Published April 9, 2026

REVIEW: "Landless", by Marjan Khorramgolkaran

Review By: Deirdre Harder

Review

As you turn the corner at Hallwalls Contemporary Arts Center, a bright wall of blue rises, and beyond it, gently undulating waves. Landless by Marjan Khorramgolkaran is an intricate examination of personal identity and material possibility; we are invited to immerse ourselves in a decades-long practice shaped by geographic displacement, memory, and the constant presence of water. Hues of blue, black, white, and gray weave throughout the exhibition, anchoring us in the surrounding seas.
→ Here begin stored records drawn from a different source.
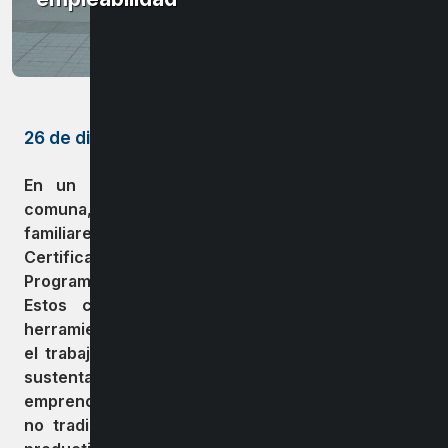
26 de diciembre de 2022
En un acto celebrado en la Biblioteca de la
comuna, 30 mujeres acompañadas de sus
familiares recibieron orgullosas su Diploma de
Certificación al graduarse en los cursos del
Programa Mujeres Jefas de Hogar.
Estos cursos tienen como objetivo entregar
herramientas para emprender, crecer y fortalecer
el trabajo femenino en las comuna y fomentar la
sustentabilidad en el largo plazo de
emprendimientos liderados por mujeres en rubros
no tradicionales o de temporada, siendo nichos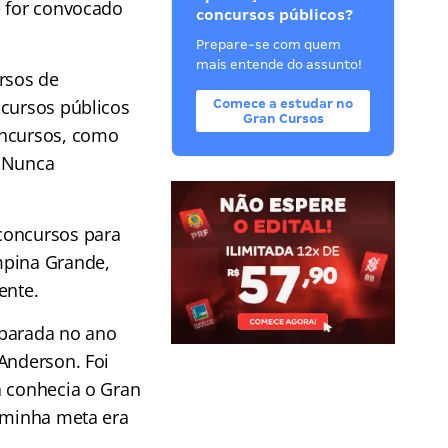
e for convocado
concursos públicos?
Prepare-se com quem
mais entende do assunto!
rsos de
ncursos públicos
Comece a estudar no
Gran Cursos
oncursos, como
. Nunca
concursos para
mpina Grande,
ente.
 parada no ano
Anderson. Foi
á conhecia o Gran
e minha meta era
Cyanotype, watercolor, fused glass, stop motion: the breadth of media in Landless is deeply contemplative and representative of the qualities of water itself. Each work spills over its edges to sweep us along in a sparkling ebb and flow. Khorramgolkaran‘s latest and most ambitious work transforms her etchings and cyanotypes into fused glass panels. The installation Landless, a floor to ceiling grid of glass panels depicting a tumultuous wave, is a painstaking recreation of her etching The Last Wave at a grand scale that towers above the viewer. And yet, I felt a strange sense of calm as light dazzled off each panel. Up close, the specks of black glass dance and tumble as they become the spray of seafoam and the roar of the tide. It appears so effortless, so natural, that you forget everything before you is carefully hand-built. 

Landless is an exhibition that feels solemn, but hopeful. Water does not belong to a single place, Khorramgolkaran reminds us. We drift together, uncertain of where we are headed, but finding community and belonging along the way. You can almost hear the crashing of waves reassure you: even without land under your feet, you can find home. 

Landless is a solo exhibition created by Khorramgolkoran for her MFA from University at Buffalo in Studio Art. See it at Hallwalls Contemporary Arts Center from March 20th to April 17th, 2026.

A handful of people stand in a gallery with wood floors, white walls.